Im Mittelpunkt stehen bei den themenbezogene Erkundungen folgende Themen:

  1. die Migrationsgeschichte des Stadtteils
  2. die (politische) Kulturszene (Atelier- und Ausstellungsräume, Streetart, Theater, etc.)
  3. Institutionen des öffentlichen Rechts (Polizei, Ordnungsamt, JVA, etc.)
  4. religiöse Einrichtungen (Kirchen, Zentralmoschee, Synagogengemeinde)
  5. die Vereinslandschaft, die zu bürgerschaftlichem Engagement einlädt

Die Auswahl der Themen erfolgt vor dem Hintergrund der Werte und Normen, die im Laufe der Veranstaltung von uns allen erarbeitet werden können.

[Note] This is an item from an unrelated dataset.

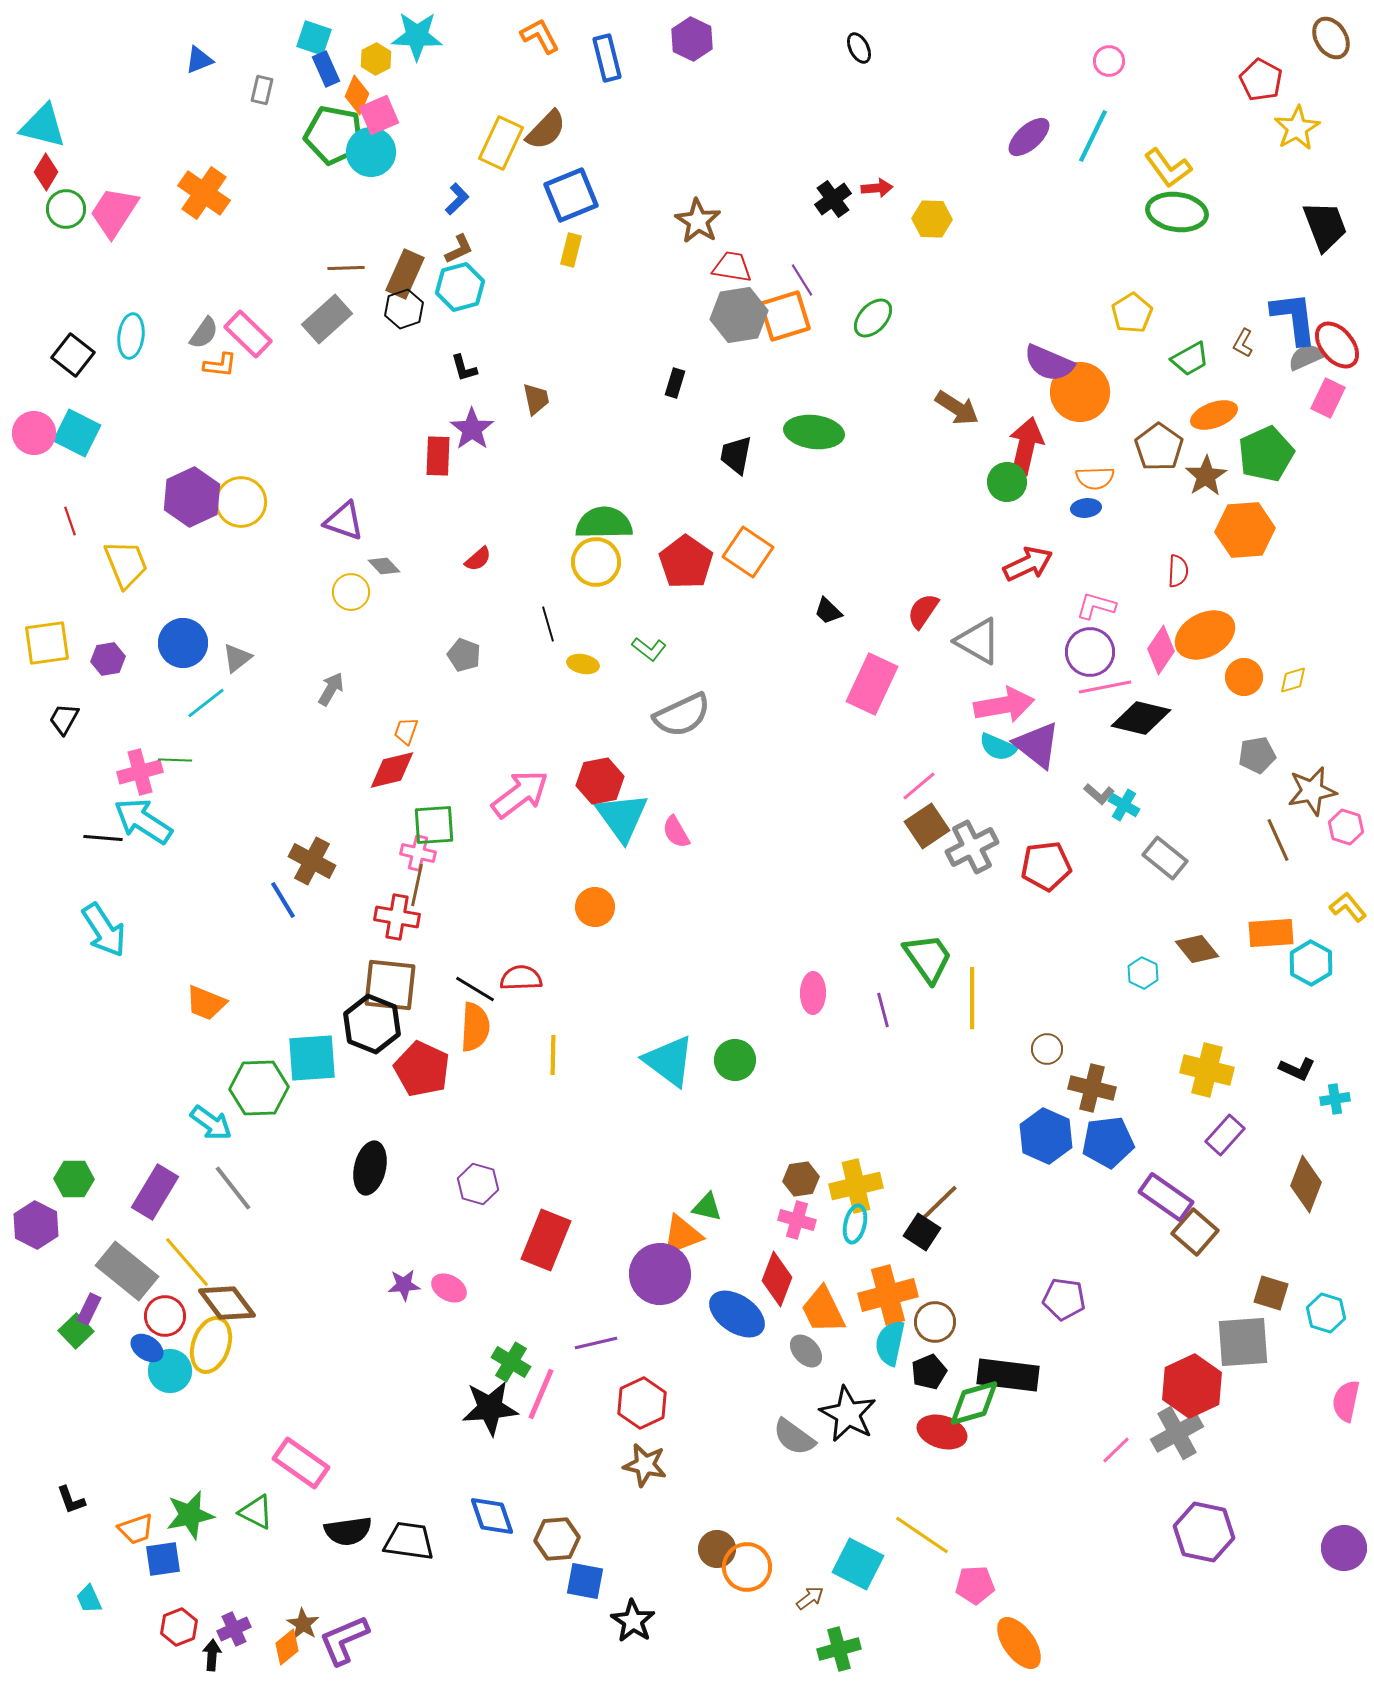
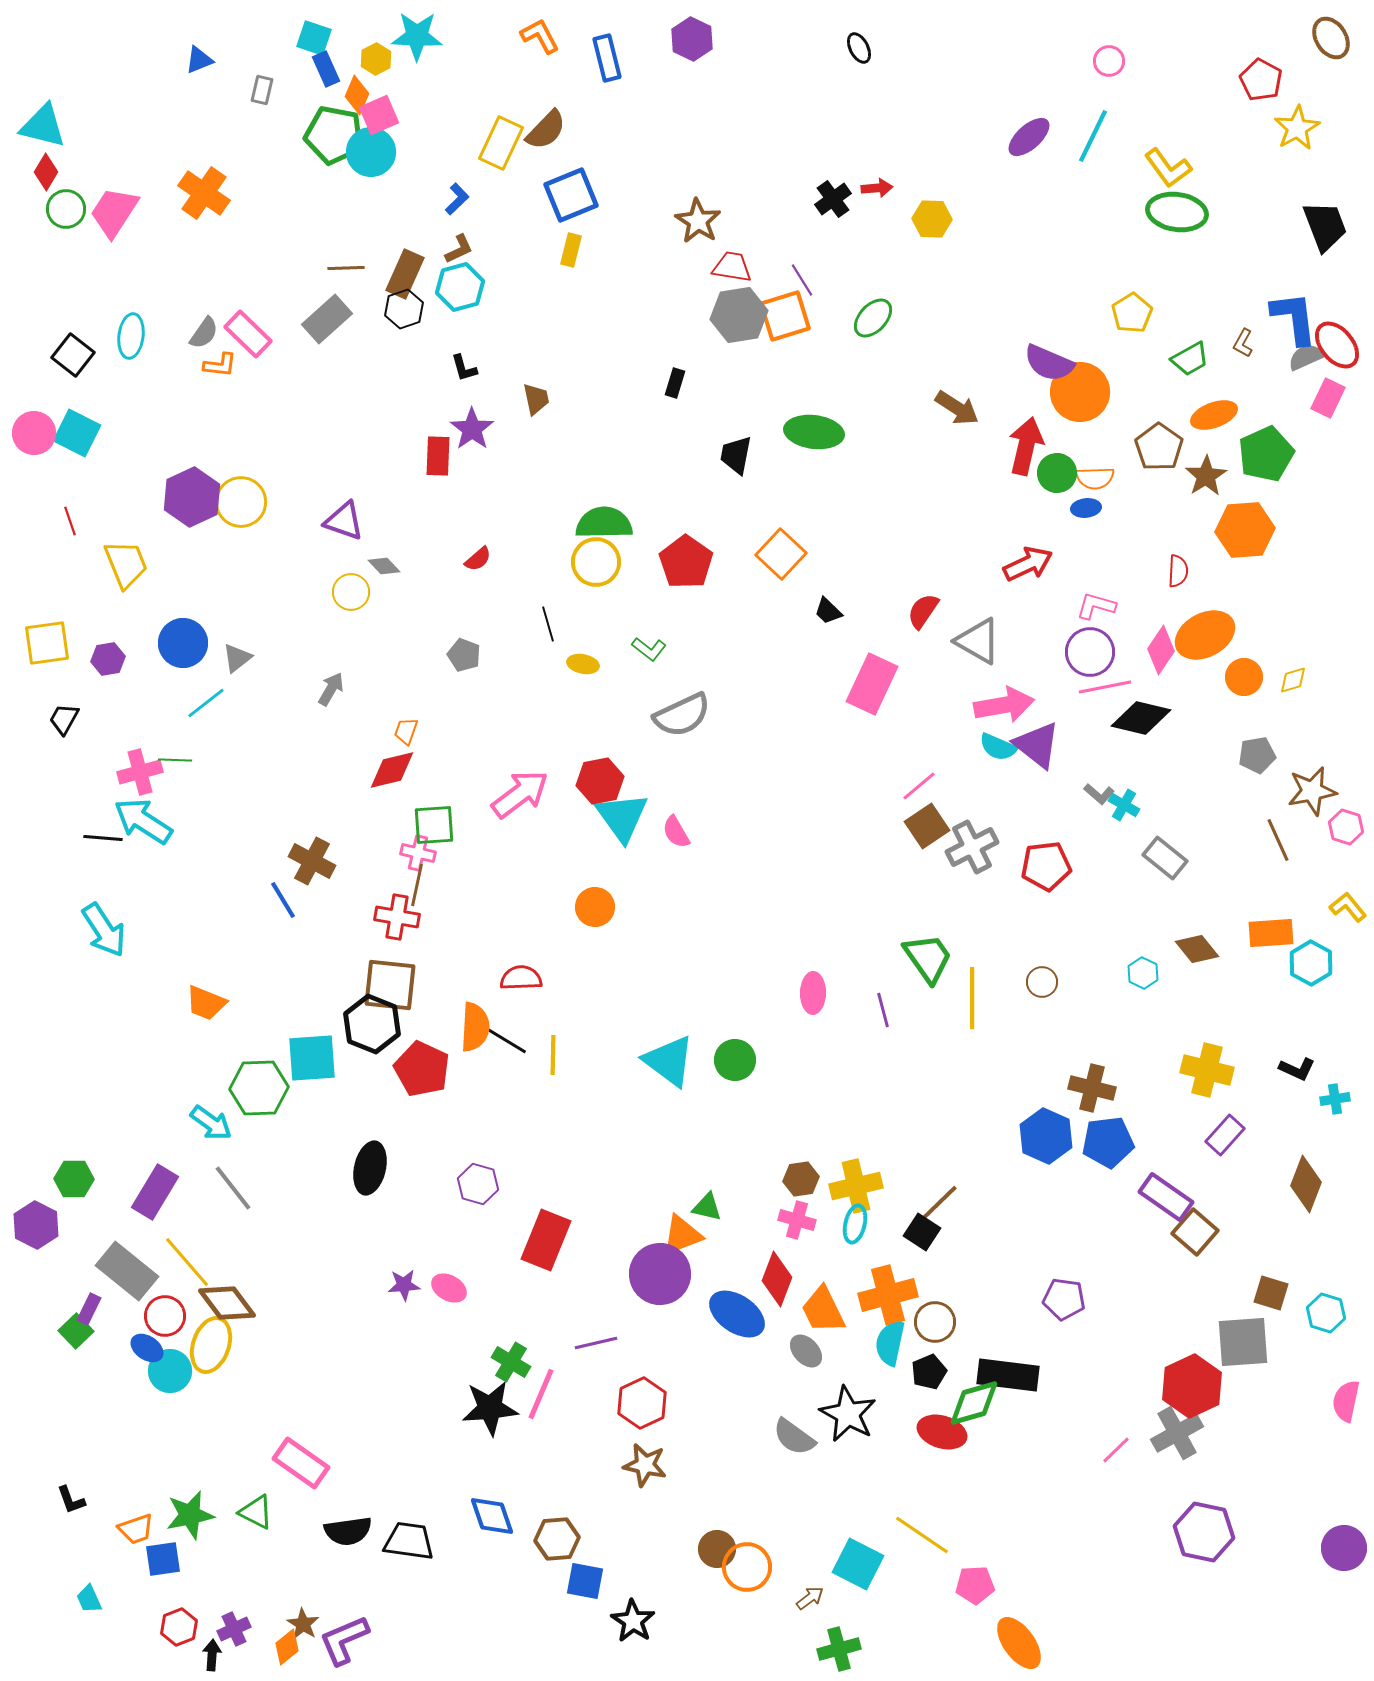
green circle at (1007, 482): moved 50 px right, 9 px up
orange square at (748, 552): moved 33 px right, 2 px down; rotated 9 degrees clockwise
black line at (475, 989): moved 32 px right, 52 px down
brown circle at (1047, 1049): moved 5 px left, 67 px up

Meldet dich als Veedel-Guide an:

Dana Khamis
d.khamis@bueze.de
0221-5462176

Informiere dich weiter über das Projekt & werde Teil der „Agenda:Ehrenfeld“:
http://www.buergerzentrum.info/soziale-arbeit/gefluechtete/

Warum Ehrenfeld?

die Migrationsgeschichte:

Ehrenfeld ist seit jeher stark von Migration geprägt. Uns wird sichtbar, wie das Zusammenleben von Menschen unterschiedlichster Herkunft schon aus historischer Perspektive die Basis unseres Stadtteils bildet. In diesem Zusammenhang beleuchten wir den Begriff „Heimat“.

Was bedeutet „Heimat“ für jeden persönlich? Wie verändert sich die Bedeutung von „Heimat“ in einer globalisierten Welt. Auch die historische Entwicklung sozialer Rollen, wie z.B. das Verhältnis von Mann und Frau, wird hier reflektiert.

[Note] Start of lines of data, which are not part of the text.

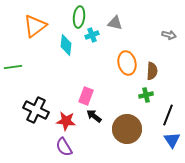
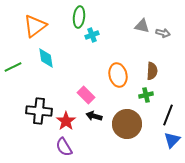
gray triangle: moved 27 px right, 3 px down
gray arrow: moved 6 px left, 2 px up
cyan diamond: moved 20 px left, 13 px down; rotated 15 degrees counterclockwise
orange ellipse: moved 9 px left, 12 px down
green line: rotated 18 degrees counterclockwise
pink rectangle: moved 1 px up; rotated 66 degrees counterclockwise
black cross: moved 3 px right, 1 px down; rotated 20 degrees counterclockwise
black arrow: rotated 21 degrees counterclockwise
red star: rotated 30 degrees clockwise
brown circle: moved 5 px up
blue triangle: rotated 18 degrees clockwise
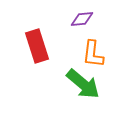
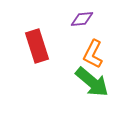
orange L-shape: rotated 20 degrees clockwise
green arrow: moved 9 px right, 2 px up
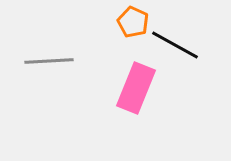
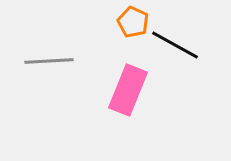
pink rectangle: moved 8 px left, 2 px down
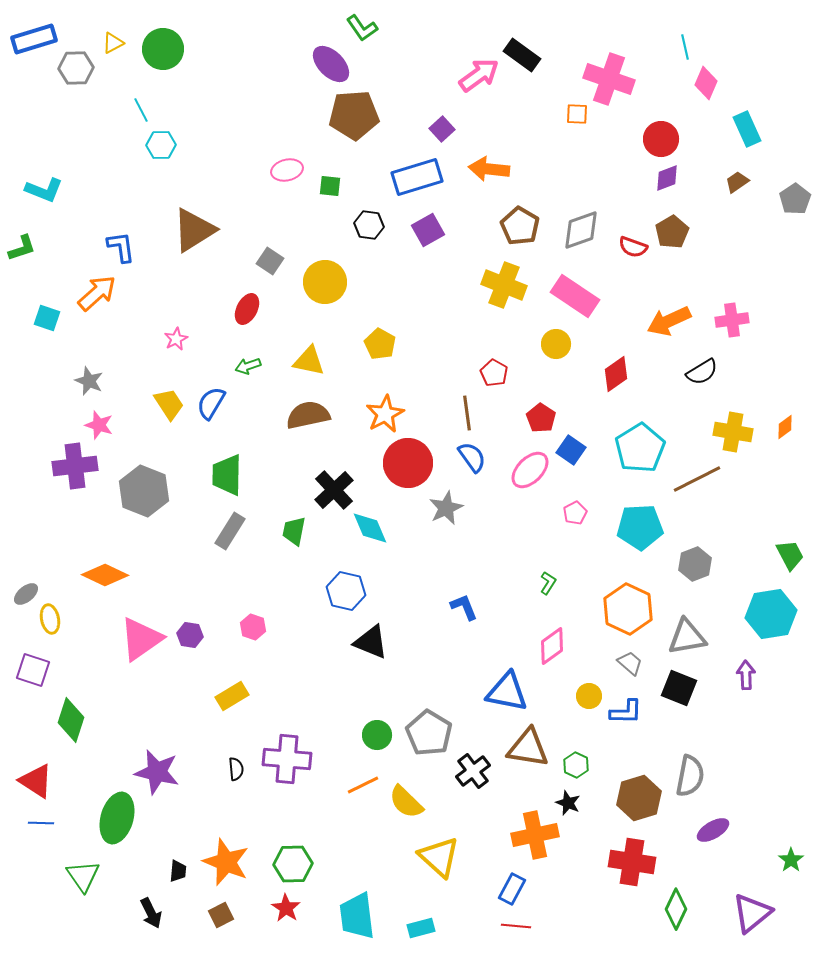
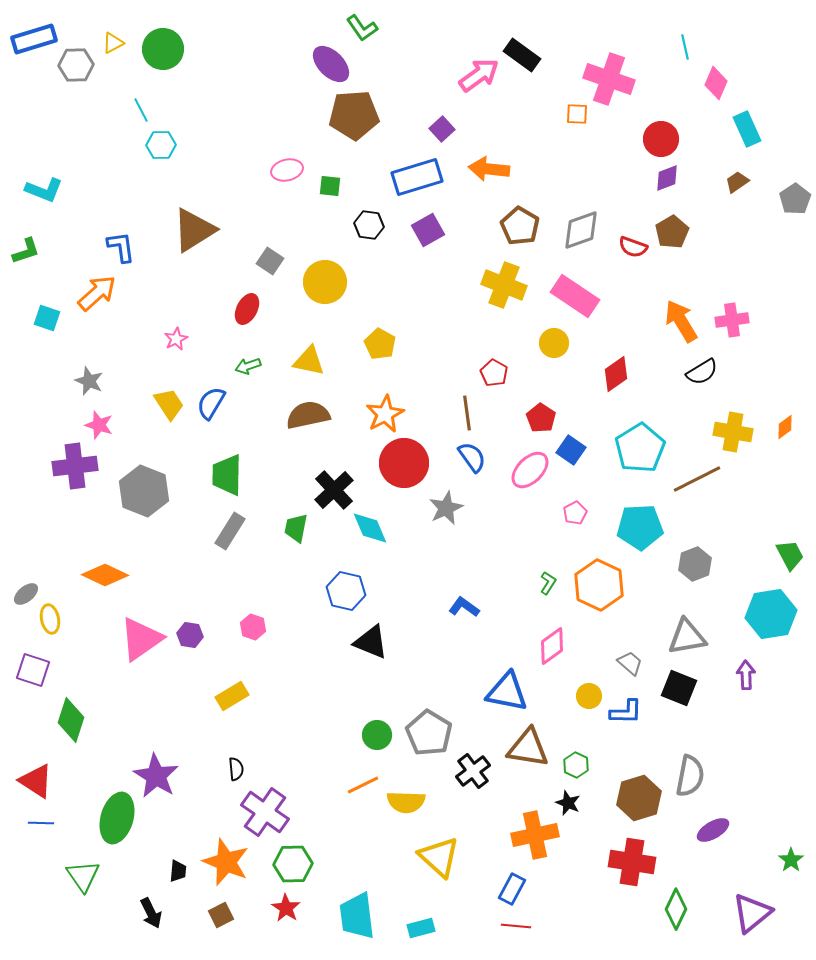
gray hexagon at (76, 68): moved 3 px up
pink diamond at (706, 83): moved 10 px right
green L-shape at (22, 248): moved 4 px right, 3 px down
orange arrow at (669, 321): moved 12 px right; rotated 84 degrees clockwise
yellow circle at (556, 344): moved 2 px left, 1 px up
red circle at (408, 463): moved 4 px left
green trapezoid at (294, 531): moved 2 px right, 3 px up
blue L-shape at (464, 607): rotated 32 degrees counterclockwise
orange hexagon at (628, 609): moved 29 px left, 24 px up
purple cross at (287, 759): moved 22 px left, 53 px down; rotated 30 degrees clockwise
purple star at (157, 772): moved 1 px left, 4 px down; rotated 18 degrees clockwise
yellow semicircle at (406, 802): rotated 42 degrees counterclockwise
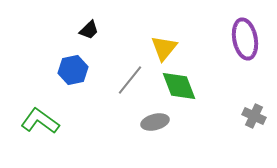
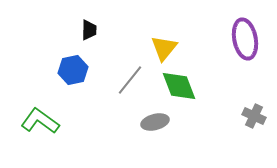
black trapezoid: rotated 45 degrees counterclockwise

die (politische) Kulturszene:

Im Zentrum dieser Stadtteilerkundung steht die Auseinandersetzung mit Kunstfreiheit sowie dem Recht auf freie Meinungsäußerung. Die Street Art Szene Ehrenfelds bietet vielseitige Ausgangspunkte für ein intensives Erleben. Den Ausklang der Veranstaltung bildet ein Kreativworkshop unter freiem Himmel. Hierzu ist eine Kooperation mit dem Verein ART rmx e.V. geplant.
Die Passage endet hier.